Please return the data word for word and leave out any picture it contains.
━━━━━━━━━━━━━━━━
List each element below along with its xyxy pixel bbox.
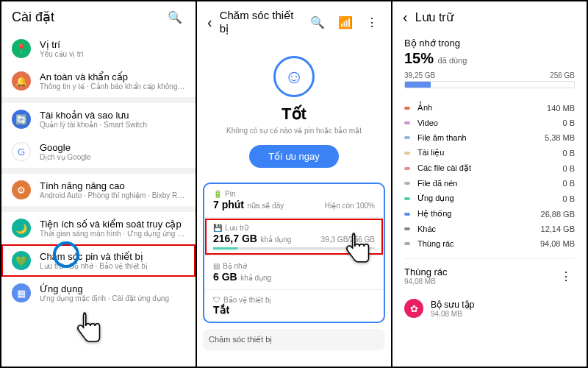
category-row[interactable]: Khác12,14 GB xyxy=(404,222,575,236)
device-care-screen: ‹ Chăm sóc thiết bị 🔍 📶 ⋮ ☺ Tốt Không có… xyxy=(197,1,391,367)
settings-list[interactable]: 📍 Vị tríYêu cầu vị trí🔔 An toàn và khẩn … xyxy=(1,32,196,367)
back-icon[interactable]: ‹ xyxy=(403,9,408,26)
color-dot xyxy=(404,152,410,155)
settings-item[interactable]: 🔄 Tài khoản và sao lưuQuản lý tài khoản … xyxy=(1,103,196,135)
more-icon[interactable]: ⋮ xyxy=(363,15,381,29)
memory-row[interactable]: ▤Bộ nhớ 6 GB khả dụng xyxy=(204,256,384,290)
search-icon[interactable]: 🔍 xyxy=(165,10,185,24)
color-dot xyxy=(404,213,410,216)
category-row[interactable]: File đã nén0 B xyxy=(404,176,575,191)
status-sub: Không có sự cố nào về pin hoặc bảo mật xyxy=(209,127,379,135)
battery-row[interactable]: 🔋Pin 7 phút nữa sẽ đây Hiện còn 100% xyxy=(204,184,384,218)
gallery-icon: ✿ xyxy=(404,299,423,318)
settings-item[interactable]: G GoogleDịch vụ Google xyxy=(1,135,196,168)
settings-item-icon: 🌙 xyxy=(12,219,31,238)
color-dot xyxy=(404,121,410,124)
status-text: Tốt xyxy=(209,105,379,124)
internal-storage-block: Bộ nhớ trong 15% đã dùng 39,25 GB256 GB xyxy=(392,33,587,93)
category-row[interactable]: Video0 B xyxy=(404,116,575,130)
search-icon[interactable]: 🔍 xyxy=(307,15,328,29)
optimize-button[interactable]: Tối ưu ngay xyxy=(249,145,338,168)
settings-header: Cài đặt 🔍 xyxy=(1,1,196,32)
settings-item-icon: 💚 xyxy=(12,251,31,270)
settings-item[interactable]: 🔔 An toàn và khẩn cấpThông tin y tế · Cả… xyxy=(1,65,196,97)
storage-title: Lưu trữ xyxy=(415,10,576,24)
storage-bar xyxy=(213,247,375,250)
shield-icon: 🛡 xyxy=(213,296,220,304)
color-dot xyxy=(404,107,410,110)
storage-header: ‹ Lưu trữ xyxy=(392,1,587,33)
care-box: 🔋Pin 7 phút nữa sẽ đây Hiện còn 100% 💾Lư… xyxy=(203,183,385,323)
settings-item[interactable]: ⚙ Tính năng nâng caoAndroid Auto · Phòng… xyxy=(1,174,196,206)
storage-screen: ‹ Lưu trữ Bộ nhớ trong 15% đã dùng 39,25… xyxy=(392,1,587,367)
battery-icon: 🔋 xyxy=(213,190,222,198)
settings-item[interactable]: 🌙 Tiện ích số và kiểm soát truy cậpThời … xyxy=(1,212,196,244)
color-dot xyxy=(404,227,410,230)
signal-icon[interactable]: 📶 xyxy=(335,15,356,29)
color-dot xyxy=(404,197,410,200)
collection-row[interactable]: ✿ Bộ sưu tập 94,08 MB xyxy=(392,293,587,324)
settings-item-icon: 📍 xyxy=(12,39,31,58)
category-row[interactable]: Ảnh140 MB xyxy=(404,100,575,116)
settings-item-icon: ⚙ xyxy=(12,180,31,199)
settings-item-icon: ▦ xyxy=(12,283,31,302)
color-dot xyxy=(404,182,410,185)
protect-row[interactable]: 🛡Bảo vệ thiết bị Tắt xyxy=(204,290,384,322)
color-dot xyxy=(404,167,410,170)
storage-body: Bộ nhớ trong 15% đã dùng 39,25 GB256 GB … xyxy=(392,33,587,367)
device-care-title: Chăm sóc thiết bị xyxy=(220,9,300,35)
color-dot xyxy=(404,136,410,139)
category-row[interactable]: Các file cài đặt0 B xyxy=(404,160,575,176)
status-block: ☺ Tốt Không có sự cố nào về pin hoặc bảo… xyxy=(197,43,391,177)
more-icon[interactable]: ⋮ xyxy=(557,269,575,283)
device-care-body: ☺ Tốt Không có sự cố nào về pin hoặc bảo… xyxy=(197,43,391,367)
storage-bar xyxy=(404,81,575,88)
memory-icon: ▤ xyxy=(213,262,220,270)
settings-item-icon: G xyxy=(12,142,31,161)
category-row[interactable]: File âm thanh5,38 MB xyxy=(404,130,575,145)
storage-icon: 💾 xyxy=(213,224,222,232)
category-list: Ảnh140 MB Video0 B File âm thanh5,38 MB … xyxy=(392,93,587,258)
settings-item[interactable]: 💚 Chăm sóc pin và thiết bịLưu trữ · Bộ n… xyxy=(1,244,196,277)
settings-item[interactable]: 📍 Vị tríYêu cầu vị trí xyxy=(1,32,196,65)
settings-screen: Cài đặt 🔍 📍 Vị tríYêu cầu vị trí🔔 An toà… xyxy=(1,1,196,367)
settings-item-icon: 🔄 xyxy=(12,110,31,129)
settings-title: Cài đặt xyxy=(12,9,157,25)
color-dot xyxy=(404,242,410,245)
category-row[interactable]: Hệ thống26,88 GB xyxy=(404,206,575,222)
category-row[interactable]: Thùng rác94,08 MB xyxy=(404,236,575,251)
settings-item-icon: 🔔 xyxy=(12,71,31,91)
internal-label: Bộ nhớ trong xyxy=(404,38,575,49)
device-care-header: ‹ Chăm sóc thiết bị 🔍 📶 ⋮ xyxy=(197,1,391,43)
back-icon[interactable]: ‹ xyxy=(207,14,212,31)
device-care-footer[interactable]: Chăm sóc thiết bị xyxy=(203,329,385,350)
trash-row[interactable]: Thùng rác 94,08 MB ⋮ xyxy=(392,259,587,293)
smiley-icon: ☺ xyxy=(273,56,315,97)
settings-item[interactable]: ▦ Ứng dụngỨng dụng mặc định · Cài đặt ứn… xyxy=(1,277,196,309)
category-row[interactable]: Ứng dụng0 B xyxy=(404,191,575,206)
storage-row[interactable]: 💾Lưu trữ 216,7 GB khả dụng 39,3 GB/256 G… xyxy=(204,218,384,256)
category-row[interactable]: Tài liệu0 B xyxy=(404,145,575,160)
━━━━━━━━━━━━━━━━
**Expected answer**
List each element below along with its xyxy pixel bbox.
category-row[interactable]: Khác12,14 GB xyxy=(404,222,575,236)
device-care-screen: ‹ Chăm sóc thiết bị 🔍 📶 ⋮ ☺ Tốt Không có… xyxy=(197,1,391,367)
settings-list[interactable]: 📍 Vị tríYêu cầu vị trí🔔 An toàn và khẩn … xyxy=(1,32,196,367)
back-icon[interactable]: ‹ xyxy=(403,9,408,26)
color-dot xyxy=(404,152,410,155)
settings-item[interactable]: 🔄 Tài khoản và sao lưuQuản lý tài khoản … xyxy=(1,103,196,135)
more-icon[interactable]: ⋮ xyxy=(363,15,381,29)
memory-row[interactable]: ▤Bộ nhớ 6 GB khả dụng xyxy=(204,256,384,290)
search-icon[interactable]: 🔍 xyxy=(165,10,185,24)
color-dot xyxy=(404,213,410,216)
category-row[interactable]: File đã nén0 B xyxy=(404,176,575,191)
status-sub: Không có sự cố nào về pin hoặc bảo mật xyxy=(209,127,379,135)
battery-row[interactable]: 🔋Pin 7 phút nữa sẽ đây Hiện còn 100% xyxy=(204,184,384,218)
gallery-icon: ✿ xyxy=(404,299,423,318)
settings-item[interactable]: G GoogleDịch vụ Google xyxy=(1,135,196,168)
settings-item-icon: 🌙 xyxy=(12,219,31,238)
color-dot xyxy=(404,121,410,124)
status-text: Tốt xyxy=(209,105,379,124)
internal-storage-block: Bộ nhớ trong 15% đã dùng 39,25 GB256 GB xyxy=(392,33,587,93)
category-row[interactable]: Video0 B xyxy=(404,116,575,130)
search-icon[interactable]: 🔍 xyxy=(307,15,328,29)
optimize-button[interactable]: Tối ưu ngay xyxy=(249,145,338,168)
settings-header: Cài đặt 🔍 xyxy=(1,1,196,32)
settings-item-icon: 💚 xyxy=(12,251,31,270)
settings-item[interactable]: 🔔 An toàn và khẩn cấpThông tin y tế · Cả… xyxy=(1,65,196,97)
storage-title: Lưu trữ xyxy=(415,10,576,24)
storage-bar xyxy=(213,247,375,250)
shield-icon: 🛡 xyxy=(213,296,220,304)
color-dot xyxy=(404,107,410,110)
storage-header: ‹ Lưu trữ xyxy=(392,1,587,33)
care-box: 🔋Pin 7 phút nữa sẽ đây Hiện còn 100% 💾Lư… xyxy=(203,183,385,323)
settings-item[interactable]: ⚙ Tính năng nâng caoAndroid Auto · Phòng… xyxy=(1,174,196,206)
storage-screen: ‹ Lưu trữ Bộ nhớ trong 15% đã dùng 39,25… xyxy=(392,1,587,367)
battery-icon: 🔋 xyxy=(213,190,222,198)
settings-item[interactable]: 🌙 Tiện ích số và kiểm soát truy cậpThời … xyxy=(1,212,196,244)
color-dot xyxy=(404,227,410,230)
signal-icon[interactable]: 📶 xyxy=(335,15,356,29)
color-dot xyxy=(404,197,410,200)
collection-row[interactable]: ✿ Bộ sưu tập 94,08 MB xyxy=(392,293,587,324)
settings-item-icon: 📍 xyxy=(12,39,31,58)
category-row[interactable]: Ảnh140 MB xyxy=(404,100,575,116)
settings-item-icon: ⚙ xyxy=(12,180,31,199)
settings-item-icon: ▦ xyxy=(12,283,31,302)
color-dot xyxy=(404,182,410,185)
protect-row[interactable]: 🛡Bảo vệ thiết bị Tắt xyxy=(204,290,384,322)
color-dot xyxy=(404,167,410,170)
storage-body: Bộ nhớ trong 15% đã dùng 39,25 GB256 GB … xyxy=(392,33,587,367)
device-care-title: Chăm sóc thiết bị xyxy=(220,9,300,35)
color-dot xyxy=(404,136,410,139)
category-row[interactable]: Các file cài đặt0 B xyxy=(404,160,575,176)
status-block: ☺ Tốt Không có sự cố nào về pin hoặc bảo… xyxy=(197,43,391,177)
more-icon[interactable]: ⋮ xyxy=(557,269,575,283)
device-care-body: ☺ Tốt Không có sự cố nào về pin hoặc bảo… xyxy=(197,43,391,367)
storage-bar xyxy=(404,81,575,88)
memory-icon: ▤ xyxy=(213,262,220,270)
settings-item-icon: G xyxy=(12,142,31,161)
category-row[interactable]: File âm thanh5,38 MB xyxy=(404,130,575,145)
storage-icon: 💾 xyxy=(213,224,222,232)
category-list: Ảnh140 MB Video0 B File âm thanh5,38 MB … xyxy=(392,93,587,258)
settings-item[interactable]: 💚 Chăm sóc pin và thiết bịLưu trữ · Bộ n… xyxy=(1,244,196,277)
settings-item[interactable]: 📍 Vị tríYêu cầu vị trí xyxy=(1,32,196,65)
settings-screen: Cài đặt 🔍 📍 Vị tríYêu cầu vị trí🔔 An toà… xyxy=(1,1,196,367)
settings-item-icon: 🔄 xyxy=(12,110,31,129)
settings-title: Cài đặt xyxy=(12,9,157,25)
color-dot xyxy=(404,242,410,245)
category-row[interactable]: Hệ thống26,88 GB xyxy=(404,206,575,222)
category-row[interactable]: Thùng rác94,08 MB xyxy=(404,236,575,251)
settings-item-icon: 🔔 xyxy=(12,71,31,91)
internal-label: Bộ nhớ trong xyxy=(404,38,575,49)
device-care-header: ‹ Chăm sóc thiết bị 🔍 📶 ⋮ xyxy=(197,1,391,43)
back-icon[interactable]: ‹ xyxy=(207,14,212,31)
device-care-footer[interactable]: Chăm sóc thiết bị xyxy=(203,329,385,350)
trash-row[interactable]: Thùng rác 94,08 MB ⋮ xyxy=(392,259,587,293)
smiley-icon: ☺ xyxy=(273,56,315,97)
settings-item[interactable]: ▦ Ứng dụngỨng dụng mặc định · Cài đặt ứn… xyxy=(1,277,196,309)
category-row[interactable]: Ứng dụng0 B xyxy=(404,191,575,206)
storage-row[interactable]: 💾Lưu trữ 216,7 GB khả dụng 39,3 GB/256 G… xyxy=(204,218,384,256)
category-row[interactable]: Tài liệu0 B xyxy=(404,145,575,160)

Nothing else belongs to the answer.